- Citizenship: United States
- Education: Harvard University (BA) Georgetown University Law Center (JD)
- Occupations: Social entrepreneur; Lawyer; Filmmaker; Climate policy leader;
- Awards: Schwab Award (2001); Skoll Award (2005);

Chief Climate Officer of the United States Agency for International Development
- In office August 2021 – 2024

Chief Executive Officer of Global Witness
- In office July 2015 – 2019

Executive Director of WITNESS
- In office 1998–2007
- Website: gilliancaldwell.com

= Gillian Caldwell =

American social entrepreneur and climate policy leader

Gillian Caldwell is an American social entrepreneur, attorney, filmmaker, climate policy leader, and human rights advocate. She has served as Executive Director of WITNESS, Campaign Director of 1Sky, CEO of Global Witness, Co-Director of the Global Survival Network, and Chief Climate Officer of the United States Agency for International Development (USAID). Her work has focused on preventing human trafficking, documenting human rights abuses, climate policy, and social entrepreneurship.
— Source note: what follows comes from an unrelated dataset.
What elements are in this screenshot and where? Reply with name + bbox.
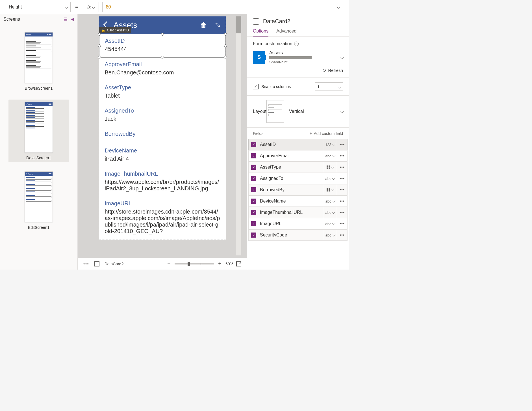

== Early life and education ==

Caldwell graduated from Harvard University with a BA in Social Sciences in 1988. She earned a JD from Georgetown University Law Center in 1992 as a Public Interest Law Scholar and was admitted to the New York State Bar in 1993 and the District of Columbia Bar and the United States District Court for the District of Columbia in 1994.

== Career ==

From 1995 to 1997, Caldwell co-directed the Global Survival Network, investigating organized crime, environmental degradation, and human trafficking.She produced and directed the 1997 documentary Bought & Sold, which exposed international human trafficking networks and contributed to advocacy leading to the Victims of Trafficking and Violence Protection Act of 2000.

From 1998 to 2007, Caldwell served as Executive Director of WITNESS, expanding the use of video to document human rights abuses. WITNESS footage was used in proceedings before the United Nations, the prosecution of Slobodan Milosevic, and the Sierra Leone Truth Commission.

As Campaign Director of 1Sky from 2007 to 2010, Caldwell helped build a coalition of more than 600 organizations advocating for federal climate legislation.

Caldwell became CEO of Global Witness in July 2015, an organization that campaigns against international corruption, and has also been awarded the Skoll Award for Social Entrepreneurship. In August 2021, she was appointed Chief Climate Officer and Deputy Assistant Administrator of the United States Agency for International Development (USAID). Her tenure ended in December, 2024.

== Recognition ==
Caldwell received the Skoll Award for Social Entrepreneurship (2005–2007), the Tech Award for Human Rights (2003), the Schwab Foundation Award for Social Entrepreneurship (2001), and the Rockefeller Foundation Next Generation Leaders Award (2000). She has been an MIT Media Lab Director's Fellow since 2014 and previously held an Echoing Green Graduate Public Service Fellowship.

=== Videography and filmography ===

| Year | Title | Role | Notes |
|---|---|---|---|
| 2013 | Citizen Koch | Producer / Engagement Manager | Premiered at the Sundance Film Festival in the U.S. Documentary Competition. |
| 2006 | Outlawed: Extraordinary Rendition, Torture and Disappearances in the "War on Terror" | Producer / Director | Featured selection at the Council on Foundations Film Festival. |
| 2001 | Behind the Labels: Sweatshops on US Saipan | Executive Producer | Broadcast on the Oxygen network; received the Sidney Hillman Prize for Broadcast Journalism. |
| 1997 | Bought & Sold: An Investigative Documentary on the International Trade in Women | Producer / Director | Undercover exposé featured on ABC, CNN, and the BBC; utilized in congressional advocacy. |

=== Books ===
- Video for Change: A Guide to Advocacy and Activism (2005) — Co-editor and chapter author. Pluto Press / University of Michigan Press.